Il tramonto dell'utopia di una nazione "ponte"

La Turchia è diventata una democrazia autoritaria: il sogno è svanito

Il tramonto dell'utopia di una nazione "ponte"

A esattamente un mese dal fallito golpe contro Erdogan, la trasformazione della Turchia da democrazia autoritaria in dittatura può dirsi completata. È vero che il Sultano è stato eletto dal popolo e che probabilmente ha ancora il sostegno della maggioranza dei suoi cittadini, convinti che l'imam Fetullah Gulen (di cui, dopo la richiesta della procura di 1900 anni di carcere, Ankara potrà ora chiedere formalmente l'estradizione agli Stati Uniti) è davvero la mente del putsch del 15 luglio. Ma l'ampiezza delle purghe delle scorse quattro settimane completa il processo degenerativo iniziato un paio d'anni fa. L'Europa ha finalmente cominciato a prenderne atto. Il ministro degli Esteri tedesco Steinmaier ha detto che le relazioni tra i due Paesi sono deteriorate al punto che «non esiste più la base per alcuna trattativa». Il cancelliere austriaco Kern ha chiesto di mettere subito fine alla «farsa diplomatica» dei negoziati per l'adesione di Ankara alla Ue. Federica Mogherini ha dichiarato che se Erdogan ripristinasse davvero la pena di morte per i golpisti («perché dovrei mantenere questi traditori in prigione per anni?», ha detto il Sultano in tv) la Turchia perderebbe ogni possibilità di entrare mai a far parte dell'Unione. Ma è soprattutto l'atteggiamento popolare ad essere cambiato. In tutti i 28 Paesi della Ue più della metà dei cittadini è contrario all'adesione turca, con una punta dell'81% in Germania. Il sogno che la Turchia potesse fare da ponte tra l'Occidente e il mondo islamico è definitivamente tramontato e l'accordo sui profughi quanto mai in bilico.

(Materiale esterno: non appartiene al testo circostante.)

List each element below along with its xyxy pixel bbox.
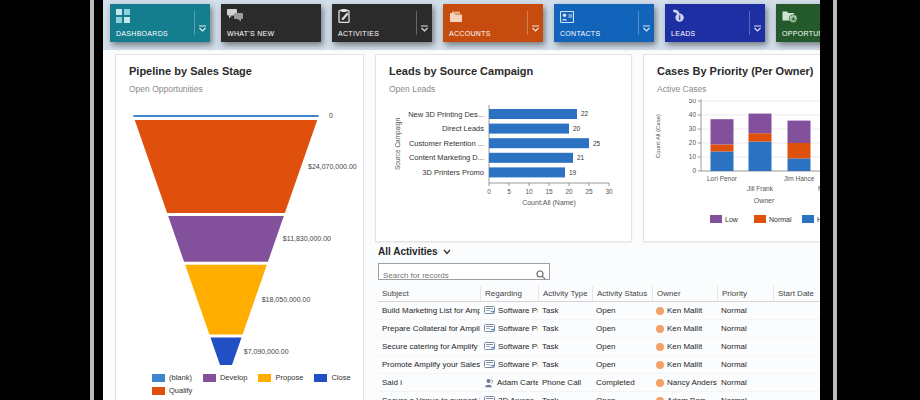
funnel-legend: (blank)DevelopProposeCloseQualify: [152, 373, 351, 399]
column-header-priority[interactable]: Priority: [717, 286, 773, 301]
cell-regarding: Software Pr...: [480, 324, 538, 333]
svg-text:Customer Retention ...: Customer Retention ...: [409, 139, 484, 148]
nav-tile-leads[interactable]: iLEADS: [665, 4, 765, 42]
svg-text:3D Printers Promo: 3D Printers Promo: [422, 168, 484, 177]
leads-by-source-campaign-card: Leads by Source Campaign Open Leads 0510…: [375, 54, 632, 242]
search-icon[interactable]: [536, 266, 546, 284]
phone-info-icon: i: [671, 9, 685, 27]
cell-owner: Ken Mallit: [652, 324, 717, 333]
cases-card-title: Cases By Priority (Per Owner): [657, 65, 820, 77]
contact-card-icon: [560, 9, 574, 27]
svg-text:Jill Frank: Jill Frank: [747, 185, 774, 192]
legend-item-propose: Propose: [258, 373, 303, 382]
svg-text:0: 0: [329, 112, 333, 119]
nav-tile-what-s-new[interactable]: WHAT'S NEW: [221, 4, 321, 42]
svg-text:i: i: [679, 13, 681, 22]
cell-activity-type: Task: [538, 342, 592, 351]
svg-text:25: 25: [593, 140, 601, 147]
cell-regarding: Software Pr...: [480, 306, 538, 315]
svg-text:Jim Hance: Jim Hance: [784, 175, 815, 182]
nav-tile-label: OPPORTUNITIES: [782, 30, 820, 37]
legend-item-develop: Develop: [203, 373, 248, 382]
nav-tile-activities[interactable]: ACTIVITIES: [332, 4, 432, 42]
svg-text:Owner: Owner: [754, 197, 775, 204]
record-icon: [484, 306, 495, 315]
cell-priority: Normal: [717, 360, 773, 369]
cell-owner: Adam Barr: [652, 396, 717, 400]
nav-tile-contacts[interactable]: CONTACTS: [554, 4, 654, 42]
column-header-subject[interactable]: Subject: [378, 286, 480, 301]
svg-text:40: 40: [689, 111, 697, 118]
activities-title: All Activities: [378, 246, 438, 257]
owner-avatar: [656, 307, 664, 315]
tile-divider: [194, 11, 195, 35]
cell-owner: Ken Mallit: [652, 360, 717, 369]
tile-divider: [638, 11, 639, 35]
folder-chart-icon: [782, 9, 798, 27]
leads-bar-chart: 051015202530Count:All (Name)Source Campa…: [376, 99, 631, 241]
column-header-start-date[interactable]: Start Date: [773, 286, 815, 301]
svg-text:19: 19: [569, 169, 577, 176]
activity-row[interactable]: Build Marketing List for Ampl...Software…: [378, 302, 820, 320]
clipboard-pencil-icon: [338, 9, 350, 27]
nav-tile-accounts[interactable]: ACCOUNTS: [443, 4, 543, 42]
column-header-activity-status[interactable]: Activity Status: [592, 286, 652, 301]
activities-rows: Build Marketing List for Ampl...Software…: [378, 302, 820, 400]
svg-text:21: 21: [577, 154, 585, 161]
nav-tile-label: CONTACTS: [560, 30, 600, 37]
activity-row[interactable]: Promote Amplify your Sales...Software Pr…: [378, 356, 820, 374]
folder-icon: [449, 9, 463, 27]
activity-row[interactable]: Secure catering for Amplify y...Software…: [378, 338, 820, 356]
cell-regarding: Software Pr...: [480, 360, 538, 369]
owner-avatar: [656, 343, 664, 351]
column-header-owner[interactable]: Owner: [652, 286, 717, 301]
tile-chevron-icon[interactable]: [642, 19, 651, 37]
tile-chevron-icon[interactable]: [198, 19, 207, 37]
svg-text:High: High: [817, 216, 820, 224]
nav-tile-dashboards[interactable]: DASHBOARDS: [110, 4, 210, 42]
activities-view-selector[interactable]: All Activities: [378, 246, 820, 257]
chat-bubbles-icon: [227, 9, 243, 27]
search-input[interactable]: [379, 269, 535, 282]
svg-text:20: 20: [565, 188, 573, 195]
owner-avatar: [656, 379, 664, 387]
cell-activity-type: Task: [538, 306, 592, 315]
legend-item-blank: (blank): [152, 373, 192, 382]
pipeline-card-subtitle: Open Opportunities: [129, 84, 363, 94]
tile-chevron-icon[interactable]: [531, 19, 540, 37]
funnel-chart: 0$24,070,000.00$11,830,000.00$18,050,000…: [116, 111, 363, 371]
letterbox-divider-right: [833, 0, 837, 400]
column-header-activity-type[interactable]: Activity Type: [538, 286, 592, 301]
activity-row[interactable]: Prepare Collateral for Amplif...Software…: [378, 320, 820, 338]
cell-activity-status: Open: [592, 324, 652, 333]
svg-text:Low: Low: [725, 216, 739, 223]
cell-subject: Secure a Venue to support 3...: [378, 396, 480, 400]
cases-card-subtitle: Active Cases: [657, 84, 820, 94]
svg-text:Content Marketing D...: Content Marketing D...: [409, 153, 484, 162]
svg-text:New 3D Printing Des...: New 3D Printing Des...: [408, 110, 484, 119]
svg-text:$24,070,000.00: $24,070,000.00: [308, 163, 357, 170]
column-header-regarding[interactable]: Regarding: [480, 286, 538, 301]
owner-avatar: [656, 325, 664, 333]
svg-text:M...: M...: [818, 185, 820, 192]
cell-activity-status: Open: [592, 342, 652, 351]
record-search: [378, 263, 550, 280]
svg-text:Direct Leads: Direct Leads: [442, 124, 484, 133]
svg-text:$7,090,000.00: $7,090,000.00: [244, 348, 289, 355]
nav-tile-label: LEADS: [671, 30, 695, 37]
owner-avatar: [656, 361, 664, 369]
tile-chevron-icon[interactable]: [420, 19, 429, 37]
activity-row[interactable]: Secure a Venue to support 3...3D Aweso..…: [378, 392, 820, 400]
activity-row[interactable]: Said iAdam CarterPhone CallCompletedNanc…: [378, 374, 820, 392]
svg-text:30: 30: [689, 125, 697, 132]
svg-text:Count:All (Case): Count:All (Case): [655, 114, 661, 158]
cell-priority: Normal: [717, 342, 773, 351]
nav-tile-opportunities[interactable]: OPPORTUNITIES: [776, 4, 820, 42]
activities-grid: All Activities SubjectRegardingActivity …: [378, 246, 820, 400]
dashboards-grid-icon: [116, 9, 130, 27]
cell-owner: Ken Mallit: [652, 306, 717, 315]
cell-priority: Normal: [717, 396, 773, 400]
cell-subject: Prepare Collateral for Amplif...: [378, 324, 480, 333]
pipeline-card-title: Pipeline by Sales Stage: [129, 65, 363, 77]
tile-chevron-icon[interactable]: [753, 19, 762, 37]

Le cifre della caccia alle streghe di Erdogan sono ormai paragonabili alle purghe di Hitler e di Stalin dopo la loro salita al potere, confermando il sospetto che le liste di proscrizione fossero pronte già prima del golpe. Finora sono stati arrestati o epurati 157 tra generali ed ammiragli cioè il 46% delle strutture di comando delle Forze armate - e altri 8500 ufficiali. Ma la caccia ai presunti complici dell'ex alleato Fetullah Gulen si è rapidamente allargata all'intero settore pubblico e ora con l'arresto ieri di 120 dirigenti d'azienda accusati di avere fornito sostegno finanziario al golpe sta investendo anche il settore privato. Secondo le ultime stime, sono stati finora colpiti 15mila insegnanti, 9mila poliziotti, 7mila soldati semplici, oltre tremila giudici e procuratori, varie centinaia di giornalisti ed editori, altrettanti professionisti di ogni categoria e moltissimi semplici cittadini sospettati di nutrire simpatie guleniste, per un totale di circa 80mila persone: metà sono in carcere, l'altra metà agli arresti domiciliari, e molti avvocati hanno paura di assumerne la difesa. Intanto, le epurazioni nei media hanno fatto sì che oggi tutti senza eccezioni sostengano le tesi del governo, esercitando una forte pressione sull'opinione pubblica . Ai provvedimenti governativi si aggiunge l'operato delle squadracce che lo stesso Sultano ha incaricato di «vigilare sulla democrazia»: la segretaria di un quotidiano, incinta di cinque mesi, è stata malmenata con l'accusa di vestire abiti discinti e sostenere il golpe e un turista francese ha rischiato i linciaggio per essersi rifiutato di sventolare la bandiera turca.

«Il golpe - ha detto Erdogan - è stato un dono di Allah che mi permette di ripulire finalmente le Forze armate». Ma il risultato è stato anche un grave indebolimento di quello che è ancora il secondo esercito della Nato, in un momento in cui è impegnato sia contro i separatisti curdi del Pkk, sia (con mote ambiguità) contro l'Isis. Inoltre, l'arresto di molti generali specialmente legati all'Alleanza atlantica ha rafforzato l'ipotesi che la Turchia possa uscirne per legarsi maggiormente alla Russia. La prova del nove dello stato dei rapporti della Turchia con l'Occidente si avrà quando arriveranno le domande di estradizione di Gulen (corredate da un dossier di 2527 pagine) e forse di altri individui che hanno cercato rifugio all'estero.

In particolare l'America, che tiene moltissimo a mantenere rapporti con Ankara, sarà in grave imbarazzo. Ma se si dovesse cedere a Erdogan consegnandogli i suoi oppositori in nome della realpolitik, sarebbe davvero un momento triste per le nostre democrazie.